Last month, Sarcastic Goat asked me how interesting a soccer game was. This is “interesting” in the information theory sense. I describe what that is in a series of posts, linked to from above. That had been inspired by the NCAA “March Madness” basketball tournament. I’d been wondering about the information-theory content of knowing the outcome of the tournament, and of each game.
This measure, called the entropy, we can work out from knowing how likely all the possible outcomes of something — anything — are. If there’s two possible outcomes and they’re equally likely, the entropy is 1. If there’s two possible outcomes and one is a sure thing while the other can’t happen, the entropy is 0. If there’s four possible outcomes and they’re all equally likely, the entropy is 2. If there’s eight possible outcomes, all equally likely, the entropy is 3. If there’s eight possible outcomes and some are likely while some are long shots, the entropy is … smaller than 3, but bigger than 0. The entropy grows with the number of possible outcomes and shrinks with the number of unlikely outcomes.
But it’s easy to calculate. List all the possible outcomes. Find the probability of each of those possible outcomes happening. Then, calculate minus one times the probability of each outcome times the logarithm, base two, of that outcome. For each outcome, so yes, this might take a while. Then add up all those products.
I’d estimated the outcome of the 63-game basketball tournament was somewhere around 48 bits of information. There’s a fair number of foregone, or almost foregone, conclusions in the game, after all. And I guessed, based on a toy model of what kinds of scores often turn up in college basketball games, that the game’s score had an information content of a little under 11 bits of information.
Sarcastic Goat, as I say, asked about soccer scores. I don’t feel confident that I could make up a plausible model of soccer score distributions. So I went looking for historical data. Surely, a history of actual professional soccer scores over a couple decades would show all the possible, plausible, outcomes and how likely each was to turn out.

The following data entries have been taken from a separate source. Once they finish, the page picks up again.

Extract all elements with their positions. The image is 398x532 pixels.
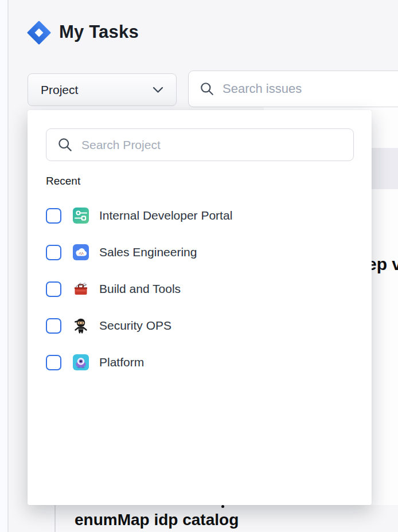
background-text-fragment [221, 505, 224, 508]
background-column-border [54, 505, 56, 532]
project-option-internal-developer-portal[interactable]: Internal Developer Portal [28, 197, 372, 234]
project-option-build-and-tools[interactable]: Build and Tools [28, 271, 372, 307]
toolbox-red-icon [73, 281, 89, 297]
jira-logo-icon [27, 21, 51, 45]
sliders-teal-icon [73, 208, 89, 224]
project-option-sales-engineering[interactable]: Sales Engineering [28, 234, 372, 271]
search-icon [200, 81, 214, 96]
project-option-label: Security OPS [99, 319, 171, 332]
project-option-label: Sales Engineering [99, 245, 197, 259]
app-root: ep v enumMap idp catalog My Tasks Projec… [0, 0, 398, 532]
project-dropdown-panel: Recent Internal Developer Portal [28, 110, 372, 505]
project-list: Internal Developer Portal Sales Engineer [28, 197, 372, 381]
alien-cyan-icon [73, 354, 89, 370]
project-option-label: Build and Tools [99, 282, 181, 296]
search-issues-field[interactable] [188, 71, 398, 107]
project-option-label: Internal Developer Portal [99, 209, 232, 222]
search-issues-input[interactable] [223, 81, 398, 96]
chevron-down-icon [153, 87, 163, 93]
ninja-icon [73, 318, 89, 334]
search-project-field[interactable] [46, 128, 354, 161]
checkbox[interactable] [46, 245, 61, 260]
recent-section-label: Recent [46, 175, 80, 187]
left-rail [0, 0, 9, 532]
checkbox[interactable] [46, 208, 61, 224]
project-option-platform[interactable]: Platform [28, 344, 372, 381]
search-icon [57, 137, 73, 152]
cloud-blue-icon [73, 244, 89, 260]
checkbox[interactable] [46, 318, 61, 334]
background-partial-heading-bottom: enumMap idp catalog [75, 511, 239, 529]
project-filter-label: Project [41, 83, 78, 97]
project-option-security-ops[interactable]: Security OPS [28, 307, 372, 344]
project-filter-button[interactable]: Project [28, 73, 177, 106]
project-option-label: Platform [99, 355, 144, 369]
page-title: My Tasks [59, 22, 139, 42]
search-project-input[interactable] [81, 138, 342, 152]
background-partial-heading-right: ep v [367, 255, 398, 274]
checkbox[interactable] [46, 281, 61, 297]
checkbox[interactable] [46, 355, 61, 370]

I didn’t find one. My search for soccer scores kept getting contaminated with (American) football scores. But that turned up something interesting anyway. Sports Reference LLC has a table which purports to list the results of all professional football games played from 1920 through the start of 2016. There’ve been, apparently, some 1,026 different score outcomes, from 0-0 through to 73-0.
As you’d figure, there are a lot of freakish scores; only once in professional football history has the game ended 62-28. (Although it’s ended 62-14 twice, somehow.) There hasn’t been a 2-0 game since the second week of the 1938 season. Some scores turn up a lot; 248 games (as of this writing) have ended 20-17. That’s the most common score, in its records. 27-24 and 17-14 are the next most common scores. If I’m not making a dumb mistake, 7-0 is the 21st most common score. 93 games have ended with that tally. But it hasn’t actually been a game’s final score since the 14th week of the 1983 season, somehow. 98 games have ended 21-17; only ten have ended 21-18. Weird.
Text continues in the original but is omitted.